Looking at Theresa Volpp’s abstract paintings, it seems as though we exist in a world without objects. Nothing to remind us of familiar things or shapes, to interrupt our vision and hold it in place, somewhere comforting and secure. Her paintings are all bold and defiant, asking the viewer to accept the necessity to enter a visual field without the certainty of finding markers linked to reality. But certainty seems to be a thing of the past anyway. So, it is only conclusive that Volpp omits it - maybe not intentionally, but consciously - in her images.

Instead, the eye meets forms and colors of different proportions and saturation. An invigorating jungle of zigzags and fluorescent pinks, oranges and greens, that seems fresh and unseen before. The titles, such as ‘Habibi’ or ‘Kimberly’, are also not helpful in detecting something faintly figurative. They mostly refer to feelings or personal names. Both, abstract entities themselves. So, this bears the questions: if one does no longer paint after reality, what is the purpose of painting then? Is it still abstraction, if it doesn’t ‘abstract’ from something within our visual realm? It is this willingness to take risks - like getting lost in a discussion about l’art pour l’art - in order to find answers to these questions, that is one of the many qualities of Volpp’s works. She chooses to let her paintings speak for themselves - and they do.

Coming from a training as a painter under Anselm Reyle and Katharina Grosse, Volpp has freed her abstract visual language from the canvas quite early on in her career. For the artist, painting was never bound to a certain surface or any rectangular structure for that matter. Like color it can be found anywhere one is willing to look for it. And so Volpp experiments with different surfaces, methods and tools to show how far abstraction is able to go. (Is an abstract painting on a handmade carpet an artwork or is it interior design?) Volpp’s work refuses to rest within the confines of traditional painting and the interpretive parameters defining what it ought or ought not to be.

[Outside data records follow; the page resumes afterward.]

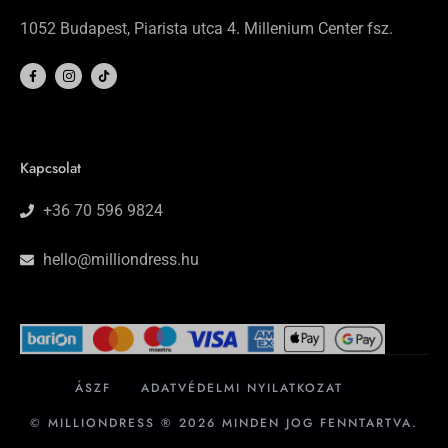
1052 Budapest, Piarista utca 4. Millenium Center fsz.
F
I
T
a
c
i
c
o
k
e
n
t
b
-
o
o
i
k
o
n
k
s
-
t
Kapcsolat
f
a
g
r
+36 70 596 9824
a
m
-
1
hello@milliondress.hu
ÁSZF
ADATVÉDELMI NYILATKOZAT
© MILLIONDRESS ® 2026 MINDEN JOG FENNTARTVA.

Seeking inspiration everywhere, from architecture and urban structures, to vernacular objects found in natural and man-made surroundings, to elements of street culture such as fashion, graffiti and fast cars, Theresa Volpp draws from a seemingly endless source of colorful and vibrant references to make visual statements about the potential function of painting in today’s visual culture and its aesthetic value to address the world. So instead of claiming a higher social or political motivation for the medium, Volpp demonstrates painting’s power to exist in different states of temporality and varying contexts, and still be irrefutably urgent in this very moment.